↓
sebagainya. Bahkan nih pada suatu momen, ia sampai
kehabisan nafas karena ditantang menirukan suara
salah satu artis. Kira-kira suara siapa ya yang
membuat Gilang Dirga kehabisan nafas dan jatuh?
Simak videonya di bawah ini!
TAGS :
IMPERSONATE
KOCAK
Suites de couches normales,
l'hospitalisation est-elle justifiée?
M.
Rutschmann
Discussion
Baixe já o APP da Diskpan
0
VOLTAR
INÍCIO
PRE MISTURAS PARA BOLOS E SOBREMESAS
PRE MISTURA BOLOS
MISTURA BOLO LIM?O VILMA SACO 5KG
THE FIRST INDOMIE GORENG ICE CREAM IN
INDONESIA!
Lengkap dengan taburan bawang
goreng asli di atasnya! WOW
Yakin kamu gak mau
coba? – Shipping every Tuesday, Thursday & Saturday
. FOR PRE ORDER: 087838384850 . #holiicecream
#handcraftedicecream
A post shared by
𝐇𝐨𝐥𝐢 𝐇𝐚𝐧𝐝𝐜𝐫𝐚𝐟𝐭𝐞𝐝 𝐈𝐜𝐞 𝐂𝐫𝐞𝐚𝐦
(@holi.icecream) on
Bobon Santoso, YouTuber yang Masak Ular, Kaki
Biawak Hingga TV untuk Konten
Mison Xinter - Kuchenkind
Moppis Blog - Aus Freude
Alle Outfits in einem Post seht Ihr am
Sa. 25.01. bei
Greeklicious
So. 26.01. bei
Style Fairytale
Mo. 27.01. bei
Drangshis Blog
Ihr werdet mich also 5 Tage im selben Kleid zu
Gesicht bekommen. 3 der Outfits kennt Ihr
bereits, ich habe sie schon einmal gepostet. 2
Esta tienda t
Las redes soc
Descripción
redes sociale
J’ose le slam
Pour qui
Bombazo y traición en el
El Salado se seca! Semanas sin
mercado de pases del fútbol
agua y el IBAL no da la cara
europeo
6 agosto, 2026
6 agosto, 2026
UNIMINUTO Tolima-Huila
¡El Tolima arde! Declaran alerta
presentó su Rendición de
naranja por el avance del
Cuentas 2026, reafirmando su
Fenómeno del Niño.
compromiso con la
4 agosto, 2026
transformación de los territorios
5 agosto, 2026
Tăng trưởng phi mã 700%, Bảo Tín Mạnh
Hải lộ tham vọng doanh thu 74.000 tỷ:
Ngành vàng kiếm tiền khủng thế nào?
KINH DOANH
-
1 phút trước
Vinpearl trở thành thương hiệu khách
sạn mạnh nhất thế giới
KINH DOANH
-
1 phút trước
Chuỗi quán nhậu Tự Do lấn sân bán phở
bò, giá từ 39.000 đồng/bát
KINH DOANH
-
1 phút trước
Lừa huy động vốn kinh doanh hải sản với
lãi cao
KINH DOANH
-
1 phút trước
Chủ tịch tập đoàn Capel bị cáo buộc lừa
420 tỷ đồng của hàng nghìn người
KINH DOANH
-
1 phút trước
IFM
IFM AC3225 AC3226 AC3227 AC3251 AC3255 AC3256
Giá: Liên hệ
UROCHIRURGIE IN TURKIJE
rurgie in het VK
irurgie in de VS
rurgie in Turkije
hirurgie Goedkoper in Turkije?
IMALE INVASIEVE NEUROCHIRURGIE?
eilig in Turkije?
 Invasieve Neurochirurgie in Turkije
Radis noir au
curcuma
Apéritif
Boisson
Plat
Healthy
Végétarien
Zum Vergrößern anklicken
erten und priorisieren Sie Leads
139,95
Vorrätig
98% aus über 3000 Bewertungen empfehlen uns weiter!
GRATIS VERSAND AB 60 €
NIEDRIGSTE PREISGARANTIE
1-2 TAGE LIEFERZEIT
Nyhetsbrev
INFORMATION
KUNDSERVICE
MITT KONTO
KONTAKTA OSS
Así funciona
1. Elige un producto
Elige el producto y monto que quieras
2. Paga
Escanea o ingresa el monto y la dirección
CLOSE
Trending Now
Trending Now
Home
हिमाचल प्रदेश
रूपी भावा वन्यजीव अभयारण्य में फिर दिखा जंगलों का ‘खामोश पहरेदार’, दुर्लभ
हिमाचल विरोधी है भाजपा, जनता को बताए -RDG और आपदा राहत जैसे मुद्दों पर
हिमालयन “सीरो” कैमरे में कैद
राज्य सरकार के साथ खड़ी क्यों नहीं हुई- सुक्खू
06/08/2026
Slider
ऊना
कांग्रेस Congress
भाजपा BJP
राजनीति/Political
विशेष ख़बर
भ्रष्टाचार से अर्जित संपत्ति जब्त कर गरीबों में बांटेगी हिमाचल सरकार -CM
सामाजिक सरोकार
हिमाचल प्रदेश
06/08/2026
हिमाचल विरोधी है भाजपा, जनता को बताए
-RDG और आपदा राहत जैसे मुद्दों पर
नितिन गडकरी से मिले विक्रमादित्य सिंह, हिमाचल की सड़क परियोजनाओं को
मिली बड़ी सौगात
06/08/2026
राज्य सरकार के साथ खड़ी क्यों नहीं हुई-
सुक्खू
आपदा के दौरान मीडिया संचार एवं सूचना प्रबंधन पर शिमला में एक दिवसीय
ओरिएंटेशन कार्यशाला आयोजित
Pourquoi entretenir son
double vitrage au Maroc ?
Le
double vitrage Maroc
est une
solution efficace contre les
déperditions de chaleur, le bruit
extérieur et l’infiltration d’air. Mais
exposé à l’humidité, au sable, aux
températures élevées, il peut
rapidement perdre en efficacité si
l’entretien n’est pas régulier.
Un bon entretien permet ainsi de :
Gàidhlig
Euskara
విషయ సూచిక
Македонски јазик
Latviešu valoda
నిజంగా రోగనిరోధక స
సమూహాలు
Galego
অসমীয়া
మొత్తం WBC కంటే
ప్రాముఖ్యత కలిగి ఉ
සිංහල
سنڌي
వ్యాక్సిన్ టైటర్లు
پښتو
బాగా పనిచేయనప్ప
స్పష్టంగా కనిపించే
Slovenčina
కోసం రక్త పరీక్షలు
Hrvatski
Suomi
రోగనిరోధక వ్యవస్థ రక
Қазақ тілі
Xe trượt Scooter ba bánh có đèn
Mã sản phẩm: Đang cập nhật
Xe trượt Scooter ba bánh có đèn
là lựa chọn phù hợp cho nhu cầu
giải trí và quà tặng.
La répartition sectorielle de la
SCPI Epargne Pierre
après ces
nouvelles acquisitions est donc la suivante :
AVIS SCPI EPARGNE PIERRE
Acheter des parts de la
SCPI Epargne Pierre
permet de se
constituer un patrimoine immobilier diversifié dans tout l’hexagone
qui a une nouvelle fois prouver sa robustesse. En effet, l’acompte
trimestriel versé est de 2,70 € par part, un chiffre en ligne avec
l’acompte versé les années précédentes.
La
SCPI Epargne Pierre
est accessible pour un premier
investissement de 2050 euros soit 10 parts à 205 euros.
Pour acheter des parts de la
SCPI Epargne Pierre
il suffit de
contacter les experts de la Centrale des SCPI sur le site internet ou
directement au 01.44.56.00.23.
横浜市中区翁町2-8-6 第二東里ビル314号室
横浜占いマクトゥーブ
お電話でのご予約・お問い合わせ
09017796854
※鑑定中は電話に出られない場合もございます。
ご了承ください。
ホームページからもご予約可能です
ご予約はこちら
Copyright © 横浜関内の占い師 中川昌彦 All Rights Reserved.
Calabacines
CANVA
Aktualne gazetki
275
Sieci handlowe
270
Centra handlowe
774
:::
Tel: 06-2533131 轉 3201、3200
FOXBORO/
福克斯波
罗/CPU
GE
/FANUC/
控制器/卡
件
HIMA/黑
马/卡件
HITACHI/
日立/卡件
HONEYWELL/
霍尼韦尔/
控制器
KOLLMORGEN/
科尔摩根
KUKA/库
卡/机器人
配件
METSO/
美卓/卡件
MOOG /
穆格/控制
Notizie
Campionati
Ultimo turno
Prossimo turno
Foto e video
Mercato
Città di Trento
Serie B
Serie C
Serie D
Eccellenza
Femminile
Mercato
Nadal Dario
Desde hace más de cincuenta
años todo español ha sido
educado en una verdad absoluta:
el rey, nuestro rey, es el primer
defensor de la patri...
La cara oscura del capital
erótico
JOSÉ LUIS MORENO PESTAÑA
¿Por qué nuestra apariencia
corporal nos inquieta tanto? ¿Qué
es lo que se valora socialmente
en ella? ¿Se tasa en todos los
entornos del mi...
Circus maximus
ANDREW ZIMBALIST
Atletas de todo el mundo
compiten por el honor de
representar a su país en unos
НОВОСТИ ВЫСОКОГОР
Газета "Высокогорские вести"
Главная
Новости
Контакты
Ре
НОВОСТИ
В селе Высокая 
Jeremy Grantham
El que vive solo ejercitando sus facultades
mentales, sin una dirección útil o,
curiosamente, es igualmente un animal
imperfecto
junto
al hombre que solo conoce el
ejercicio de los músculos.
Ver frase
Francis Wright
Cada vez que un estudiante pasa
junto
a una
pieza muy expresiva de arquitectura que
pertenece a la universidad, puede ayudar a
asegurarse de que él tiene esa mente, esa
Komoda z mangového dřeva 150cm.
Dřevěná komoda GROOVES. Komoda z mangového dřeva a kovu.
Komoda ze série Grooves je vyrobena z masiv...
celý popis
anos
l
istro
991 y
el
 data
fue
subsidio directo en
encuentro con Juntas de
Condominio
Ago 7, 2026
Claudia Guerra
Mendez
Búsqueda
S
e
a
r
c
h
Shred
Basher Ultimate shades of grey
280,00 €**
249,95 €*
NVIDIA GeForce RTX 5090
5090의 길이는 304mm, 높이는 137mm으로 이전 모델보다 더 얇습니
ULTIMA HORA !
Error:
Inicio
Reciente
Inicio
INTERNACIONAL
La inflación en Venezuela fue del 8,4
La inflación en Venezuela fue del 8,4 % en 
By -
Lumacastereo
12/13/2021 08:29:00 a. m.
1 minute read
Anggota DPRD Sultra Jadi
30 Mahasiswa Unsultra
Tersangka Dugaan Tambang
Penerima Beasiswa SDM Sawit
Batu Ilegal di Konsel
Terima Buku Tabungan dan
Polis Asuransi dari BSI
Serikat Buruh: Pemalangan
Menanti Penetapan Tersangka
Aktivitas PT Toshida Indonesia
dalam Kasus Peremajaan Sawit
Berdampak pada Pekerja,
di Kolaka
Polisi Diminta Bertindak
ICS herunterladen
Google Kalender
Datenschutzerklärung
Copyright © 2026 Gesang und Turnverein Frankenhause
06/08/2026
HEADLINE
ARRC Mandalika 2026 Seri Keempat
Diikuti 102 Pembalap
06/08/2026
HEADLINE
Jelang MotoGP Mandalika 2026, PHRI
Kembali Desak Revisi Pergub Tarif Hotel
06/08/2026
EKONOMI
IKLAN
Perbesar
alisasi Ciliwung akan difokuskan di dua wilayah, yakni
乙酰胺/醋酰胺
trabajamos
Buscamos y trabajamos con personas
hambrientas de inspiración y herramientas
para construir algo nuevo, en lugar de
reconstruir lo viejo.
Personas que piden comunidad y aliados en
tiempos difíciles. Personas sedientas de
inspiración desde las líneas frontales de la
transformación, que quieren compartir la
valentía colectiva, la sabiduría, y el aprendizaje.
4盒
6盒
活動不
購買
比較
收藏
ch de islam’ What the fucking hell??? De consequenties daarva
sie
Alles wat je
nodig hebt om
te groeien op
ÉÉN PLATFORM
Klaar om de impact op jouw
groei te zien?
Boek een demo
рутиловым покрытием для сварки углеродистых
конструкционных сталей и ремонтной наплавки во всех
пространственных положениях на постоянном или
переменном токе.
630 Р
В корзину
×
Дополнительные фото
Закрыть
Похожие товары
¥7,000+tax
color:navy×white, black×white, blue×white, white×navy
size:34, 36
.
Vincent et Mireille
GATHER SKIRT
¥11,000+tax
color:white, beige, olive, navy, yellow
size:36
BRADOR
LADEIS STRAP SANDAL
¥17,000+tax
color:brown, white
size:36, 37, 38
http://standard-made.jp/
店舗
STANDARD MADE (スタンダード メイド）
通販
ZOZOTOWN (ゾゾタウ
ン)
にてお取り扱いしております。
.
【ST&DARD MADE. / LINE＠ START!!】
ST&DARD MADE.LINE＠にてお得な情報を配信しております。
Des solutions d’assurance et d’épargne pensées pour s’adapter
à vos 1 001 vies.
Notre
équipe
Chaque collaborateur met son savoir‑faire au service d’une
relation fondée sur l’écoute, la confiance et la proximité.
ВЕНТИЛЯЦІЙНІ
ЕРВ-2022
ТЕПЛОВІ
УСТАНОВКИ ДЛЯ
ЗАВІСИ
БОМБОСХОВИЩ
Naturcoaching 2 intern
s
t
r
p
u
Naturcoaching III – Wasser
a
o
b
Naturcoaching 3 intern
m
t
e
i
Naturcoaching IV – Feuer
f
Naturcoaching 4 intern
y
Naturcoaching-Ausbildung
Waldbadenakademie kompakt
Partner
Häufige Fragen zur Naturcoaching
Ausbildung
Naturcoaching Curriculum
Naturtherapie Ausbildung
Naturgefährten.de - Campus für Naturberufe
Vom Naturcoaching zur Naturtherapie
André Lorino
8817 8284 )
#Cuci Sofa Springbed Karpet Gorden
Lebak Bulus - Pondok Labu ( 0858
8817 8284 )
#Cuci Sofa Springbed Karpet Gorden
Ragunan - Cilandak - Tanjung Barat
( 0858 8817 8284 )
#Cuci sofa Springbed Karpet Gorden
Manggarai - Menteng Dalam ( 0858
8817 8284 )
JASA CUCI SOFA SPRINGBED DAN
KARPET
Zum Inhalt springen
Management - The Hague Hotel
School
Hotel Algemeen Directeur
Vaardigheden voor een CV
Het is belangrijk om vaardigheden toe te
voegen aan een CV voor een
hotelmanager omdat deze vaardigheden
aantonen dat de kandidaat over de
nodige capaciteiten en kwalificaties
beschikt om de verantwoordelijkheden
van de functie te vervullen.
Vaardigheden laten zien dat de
↑
### Task requirements:
Once you reach the line with "Prossimo turno" in the data above, copy it and every line after it exactly, up to and including the line with "JOSÉ LUIS MORENO PESTAÑA".

### Completed exercise:
Prossimo turno
Foto e video
Mercato
Città di Trento
Serie B
Serie C
Serie D
Eccellenza
Femminile
Mercato
Nadal Dario
Desde hace más de cincuenta
años todo español ha sido
educado en una verdad absoluta:
el rey, nuestro rey, es el primer
defensor de la patri...
La cara oscura del capital
erótico
JOSÉ LUIS MORENO PESTAÑA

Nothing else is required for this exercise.